Reproduce exactly the lines below from the one containing "MARTES, 14 DE MAYO DE 2024. 12:33" through the one containing "l'aspect du relooking", including both, and nothing else.

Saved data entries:
----

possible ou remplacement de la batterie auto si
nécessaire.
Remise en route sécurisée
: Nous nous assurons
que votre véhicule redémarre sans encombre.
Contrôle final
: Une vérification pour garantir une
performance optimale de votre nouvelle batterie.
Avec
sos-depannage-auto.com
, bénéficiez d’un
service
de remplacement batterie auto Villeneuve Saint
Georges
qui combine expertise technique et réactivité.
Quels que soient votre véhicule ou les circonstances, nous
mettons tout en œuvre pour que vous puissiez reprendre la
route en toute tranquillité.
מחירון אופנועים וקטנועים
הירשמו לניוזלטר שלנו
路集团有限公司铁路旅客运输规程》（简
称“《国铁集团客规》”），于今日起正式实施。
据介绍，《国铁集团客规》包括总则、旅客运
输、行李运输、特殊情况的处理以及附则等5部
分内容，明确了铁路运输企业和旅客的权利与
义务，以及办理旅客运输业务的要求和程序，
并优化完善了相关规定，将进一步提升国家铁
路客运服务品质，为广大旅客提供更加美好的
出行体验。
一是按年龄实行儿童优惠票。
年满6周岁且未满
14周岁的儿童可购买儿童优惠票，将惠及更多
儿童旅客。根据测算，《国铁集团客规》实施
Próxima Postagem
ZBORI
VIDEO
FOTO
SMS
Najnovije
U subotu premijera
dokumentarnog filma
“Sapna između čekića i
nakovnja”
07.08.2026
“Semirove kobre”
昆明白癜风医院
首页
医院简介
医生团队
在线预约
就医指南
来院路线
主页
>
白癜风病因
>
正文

----

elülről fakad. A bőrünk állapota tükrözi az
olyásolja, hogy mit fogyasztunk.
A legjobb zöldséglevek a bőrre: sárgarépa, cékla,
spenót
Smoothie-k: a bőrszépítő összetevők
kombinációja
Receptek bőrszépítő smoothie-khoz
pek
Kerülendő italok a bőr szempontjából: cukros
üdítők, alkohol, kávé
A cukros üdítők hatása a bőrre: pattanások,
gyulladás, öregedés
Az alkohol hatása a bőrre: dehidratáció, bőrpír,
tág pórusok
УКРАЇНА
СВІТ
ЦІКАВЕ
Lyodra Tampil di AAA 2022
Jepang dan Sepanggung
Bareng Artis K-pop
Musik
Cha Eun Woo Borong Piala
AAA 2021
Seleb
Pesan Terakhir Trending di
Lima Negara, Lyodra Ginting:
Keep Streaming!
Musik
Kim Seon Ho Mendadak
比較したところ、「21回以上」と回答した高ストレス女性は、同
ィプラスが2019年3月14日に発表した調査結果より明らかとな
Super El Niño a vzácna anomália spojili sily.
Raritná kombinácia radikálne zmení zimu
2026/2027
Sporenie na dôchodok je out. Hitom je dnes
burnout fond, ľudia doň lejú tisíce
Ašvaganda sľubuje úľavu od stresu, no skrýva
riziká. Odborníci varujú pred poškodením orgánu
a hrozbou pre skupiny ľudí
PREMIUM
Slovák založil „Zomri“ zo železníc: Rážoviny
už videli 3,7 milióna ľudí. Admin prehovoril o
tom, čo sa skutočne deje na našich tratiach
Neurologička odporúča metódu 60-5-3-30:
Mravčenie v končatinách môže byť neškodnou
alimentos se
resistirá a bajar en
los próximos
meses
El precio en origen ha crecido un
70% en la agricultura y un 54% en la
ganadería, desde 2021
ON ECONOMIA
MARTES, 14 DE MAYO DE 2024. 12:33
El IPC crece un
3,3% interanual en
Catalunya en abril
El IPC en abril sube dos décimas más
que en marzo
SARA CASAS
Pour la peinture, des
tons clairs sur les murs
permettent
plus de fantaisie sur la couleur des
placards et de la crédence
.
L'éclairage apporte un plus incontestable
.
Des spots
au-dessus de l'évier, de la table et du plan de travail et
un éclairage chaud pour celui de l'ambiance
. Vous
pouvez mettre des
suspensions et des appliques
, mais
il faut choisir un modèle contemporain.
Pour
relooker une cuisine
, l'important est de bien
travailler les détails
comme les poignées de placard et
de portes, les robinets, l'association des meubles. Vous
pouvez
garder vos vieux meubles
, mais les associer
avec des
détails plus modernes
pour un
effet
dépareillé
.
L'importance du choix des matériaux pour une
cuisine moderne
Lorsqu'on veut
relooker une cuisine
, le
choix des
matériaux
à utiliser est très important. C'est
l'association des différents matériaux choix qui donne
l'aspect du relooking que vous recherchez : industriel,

----

- **Result for this exercise**
MARTES, 14 DE MAYO DE 2024. 12:33
El IPC crece un
3,3% interanual en
Catalunya en abril
El IPC en abril sube dos décimas más
que en marzo
SARA CASAS
Pour la peinture, des
tons clairs sur les murs
permettent
plus de fantaisie sur la couleur des
placards et de la crédence
.
L'éclairage apporte un plus incontestable
.
Des spots
au-dessus de l'évier, de la table et du plan de travail et
un éclairage chaud pour celui de l'ambiance
. Vous
pouvez mettre des
suspensions et des appliques
, mais
il faut choisir un modèle contemporain.
Pour
relooker une cuisine
, l'important est de bien
travailler les détails
comme les poignées de placard et
de portes, les robinets, l'association des meubles. Vous
pouvez
garder vos vieux meubles
, mais les associer
avec des
détails plus modernes
pour un
effet
dépareillé
.
L'importance du choix des matériaux pour une
cuisine moderne
Lorsqu'on veut
relooker une cuisine
, le
choix des
matériaux
à utiliser est très important. C'est
l'association des différents matériaux choix qui donne
l'aspect du relooking que vous recherchez : industriel,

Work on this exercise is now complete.